Hetherington had an epiphany, thanks to a photograph he called “The Garden of Eden,” which showed American soldiers picnicking in the country. He believed a primal yearning for conflict and the threat of imminent death allowed men the opportunity to openly express love for one another without doubt, fear, or judgment. He thought true depictions of masculinity couldn’t be found in heroic, dramatic, or otherwise artistic representations of war. It lay in casual snapshots of soldiers in their most intimate and vulnerable moments.

Stephen Mayes was Hetherington’s longtime friend and colleague; he’s now the the Executive Director of the Tim Hetherington Trust.
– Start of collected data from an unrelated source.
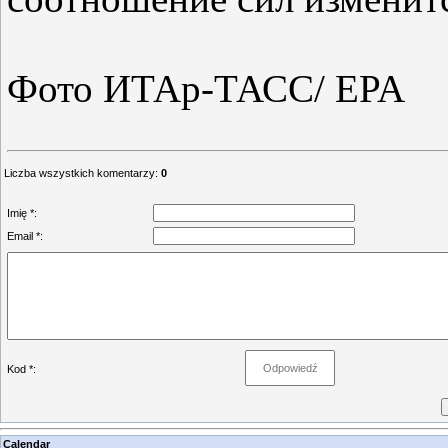
Фото ИТАр-ТАСС/ EPA
Liczba wszystkich komentarzy
:
0
Imię *:
Email *:
Kod *:
Calendar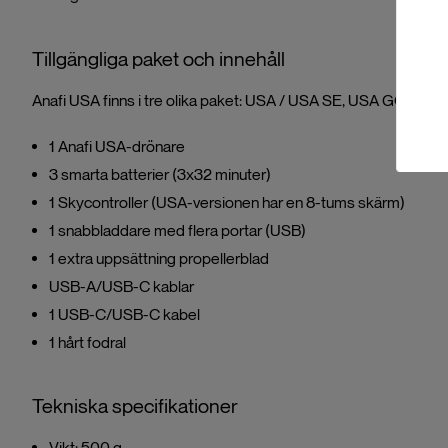
Tillgängliga paket och innehåll
Anafi USA finns i tre olika paket: USA / USA SE, USA GOV och 
1 Anafi USA-drönare
3 smarta batterier (3x32 minuter)
1 Skycontroller (USA-versionen har en 8-tums skärm)
1 snabbladdare med flera portar (USB)
1 extra uppsättning propellerblad
USB-A/USB-C kablar
1 USB-C/USB-C kabel
1 hårt fodral
Tekniska specifikationer
Vikt: 500 g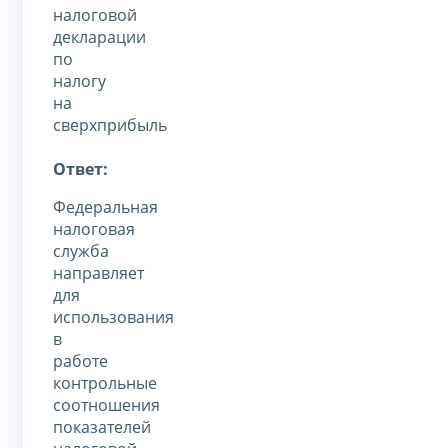
налоговой
декларации
по
налогу
на
сверхприбыль
Ответ:
Федеральная
налоговая
служба
направляет
для
использования
в
работе
контрольные
соотношения
показателей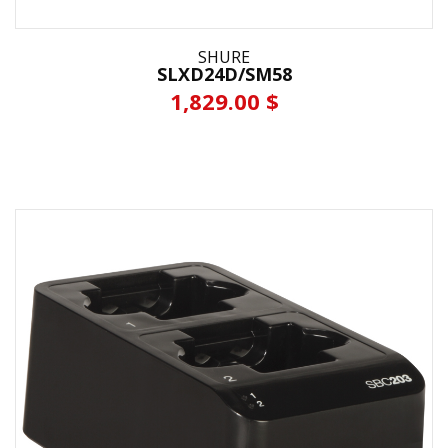
SHURE
SLXD24D/SM58
1,829.00 $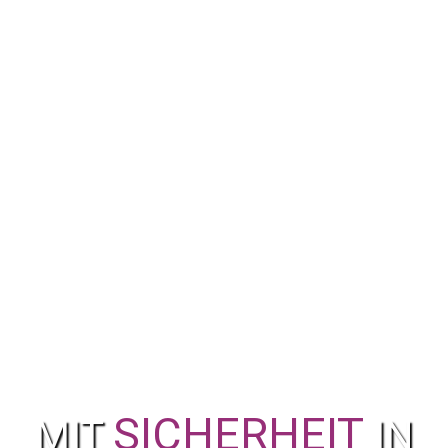
SICHERHEIT
MIT
IN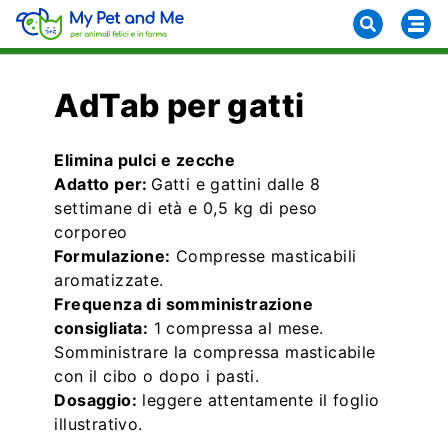
AdTab per gatti
Elimina pulci e zecche
Adatto per:
Gatti e gattini dalle 8
settimane di età e 0,5 kg di peso
corporeo
Formulazione:
Compresse masticabili
aromatizzate.
Frequenza di somministrazione
consigliata:
1 compressa al mese.
Somministrare la compressa masticabile
con il cibo o dopo i pasti.
Dosaggio:
leggere attentamente il foglio
illustrativo.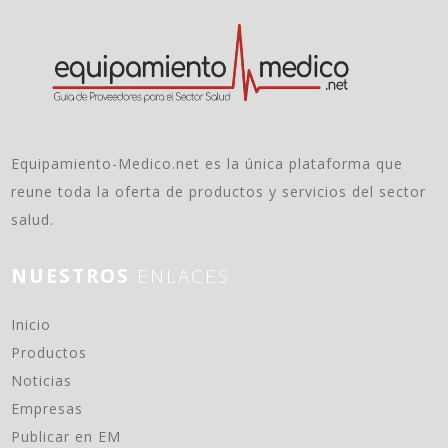
Equipamiento-Medico.net es la única plataforma que
reune toda la oferta de productos y servicios del sector
salud.
NUESTROS
ENLACES
(current)
Inicio
Productos
Noticias
Empresas
Publicar en EM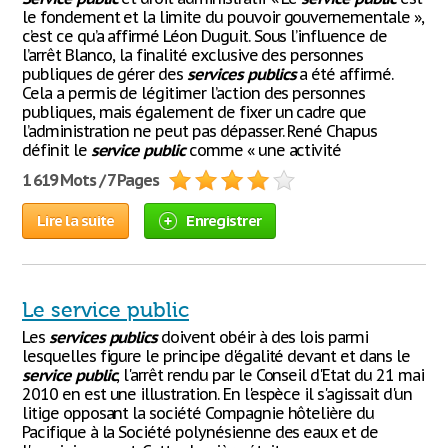
le fondement et la limite du pouvoir gouvernementale »,
c’est ce qu’a affirmé Léon Duguit. Sous l’influence de
l’arrêt Blanco, la finalité exclusive des personnes
publiques de gérer des
services
publics
a été affirmé.
Cela a permis de légitimer l’action des personnes
publiques, mais également de fixer un cadre que
l’administration ne peut pas dépasser. René Chapus
définit le
service
public
comme « une activité
1 619 Mots / 7 Pages
Lire la suite
Enregistrer
Le service public
Les
services
publics
doivent obéir à des lois parmi
lesquelles figure le principe d'égalité devant et dans le
service
public
, l'arrêt rendu par le Conseil d'Etat du 21 mai
2010 en est une illustration. En l'espèce il s'agissait d'un
litige opposant la société Compagnie hôtelière du
Pacifique à la Société polynésienne des eaux et de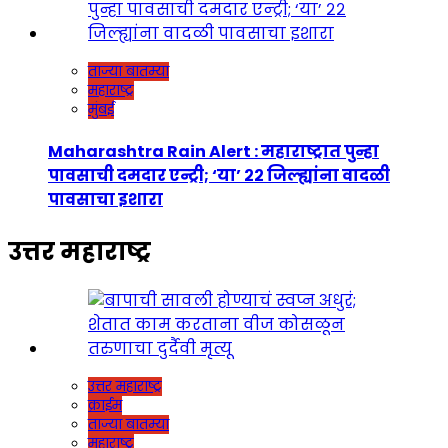
ताज्या बातम्या
महाराष्ट्र
मुंबई
Maharashtra Rain Alert : महाराष्ट्रात पुन्हा
पावसाची दमदार एन्ट्री; ‘या’ २२ जिल्ह्यांना वादळी
पावसाचा इशारा
उत्तर महाराष्ट्र
उत्तर महाराष्ट्र
क्राईम
ताज्या बातम्या
महाराष्ट्र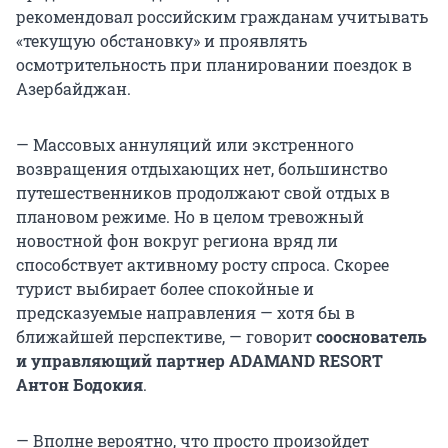
рекомендовал российским гражданам учитывать
«текущую обстановку» и проявлять
осмотрительность при планировании поездок в
Азербайджан.
— Массовых аннуляций или экстренного
возвращения отдыхающих нет, большинство
путешественников продолжают свой отдых в
плановом режиме. Но в целом тревожный
новостной фон вокруг региона вряд ли
способствует активному росту спроса. Скорее
турист выбирает более спокойные и
предсказуемые направления — хотя бы в
ближайшей перспективе, — говорит
сооснователь
и управляющий партнер ADAMAND RESORT
Антон Бодокия
.
— Вполне вероятно, что просто произойдет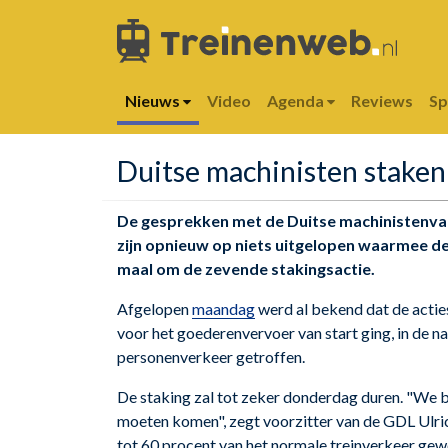
Nieuws
Video
Agenda
Reviews
S
Duitse machinisten staken
De gesprekken met de Duitse machinistenva
zijn opnieuw op niets uitgelopen waarmee de
maal om de zevende stakingsactie.
Afgelopen
maandag
werd al bekend dat de acti
voor het goederenvervoer van start ging, in de 
personenverkeer getroffen.
De staking zal tot zeker donderdag duren. "We be
moeten komen", zegt voorzitter van de GDL Ulri
tot 60 procent van het normale treinverkeer gew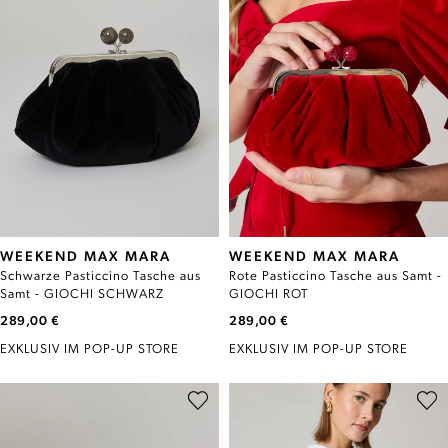
WEEKEND MAX MARA
WEEKEND MAX MARA
Schwarze Pasticcino Tasche aus
Rote Pasticcino Tasche aus Samt -
Samt - GIOCHI SCHWARZ
GIOCHI ROT
289,00 €
289,00 €
EXKLUSIV IM POP-UP STORE
EXKLUSIV IM POP-UP STORE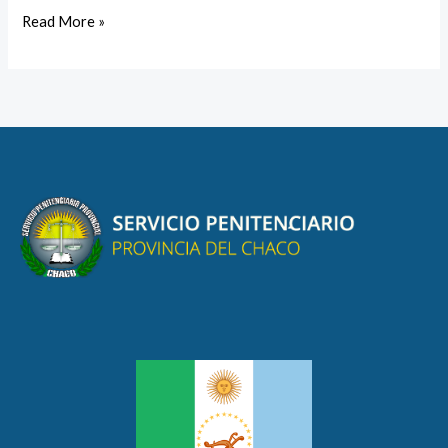
Read More »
To commemorate the seventh anniversary of his death, VICE spoke with Mayes about how Hetherington changed the way we think about war. He also talked about his final conversation with Hetherington, in which the photographer shared how his time on the front lines changed his life.

Medic "Doc" Old treats specialist Gutierrez, injured during an attack on by Taliban fighters on the 'Restrepo' outpost. Korengal Valley, Kunar province, Afghanistan. 17th September 2007 © Tim Hetherington

VICE: How would you describe Tim Hetherington’s mission?
Mayes: I met Tim while he was studying photojournalism at Cardiff University in Wales. From the moment he graduated in 1997, he was beyond photography. For the rest of the 90s, our conversation was, “That’s all very well, but what are you going to do with it?”

Tim never really thought of himself as a photographer. He would use any medium to announce the message: magazine work, a gallery exhibition, a multimedia installation, a book, a film, and all the publicity for everything else to talk about the work. It was never just a photograph; it was a life mission.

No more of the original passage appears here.